# Directions for this task
Below are some records. Pull every line that contains the word "Album".

Page-level text extractions
----------

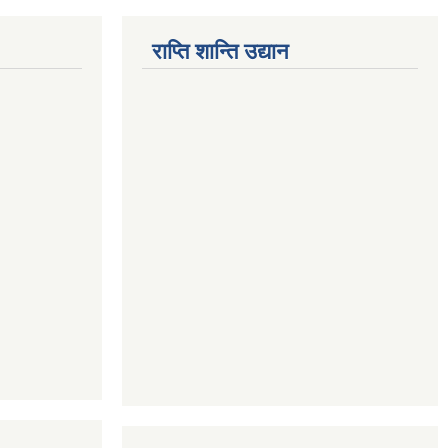
राप्ति शान्ति उद्यान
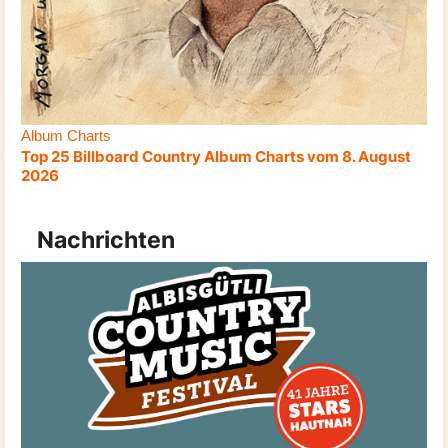
Album Charts
Top 25 Billboard Country Album Charts vom 8. August
2026
Nachrichten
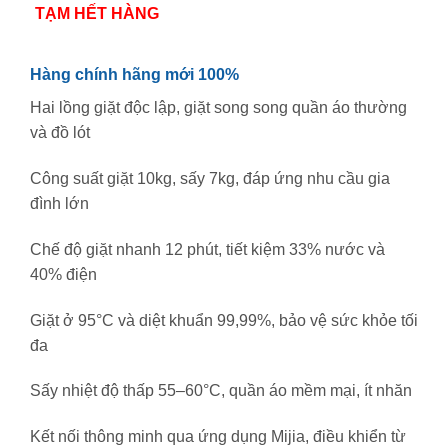
TẠM HẾT HÀNG
Hàng chính hãng mới 100%
Hai lồng giặt độc lập, giặt song song quần áo thường
và đồ lót
Công suất giặt 10kg, sấy 7kg, đáp ứng nhu cầu gia
đình lớn
Chế độ giặt nhanh 12 phút, tiết kiệm 33% nước và
40% điện
Giặt ở 95°C và diệt khuẩn 99,99%, bảo vệ sức khỏe tối
đa
Sấy nhiệt độ thấp 55–60°C, quần áo mềm mại, ít nhăn
Kết nối thông minh qua ứng dụng Mijia, điều khiển từ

----------

# Task answer
Album Charts
Top 25 Billboard Country Album Charts vom 8. August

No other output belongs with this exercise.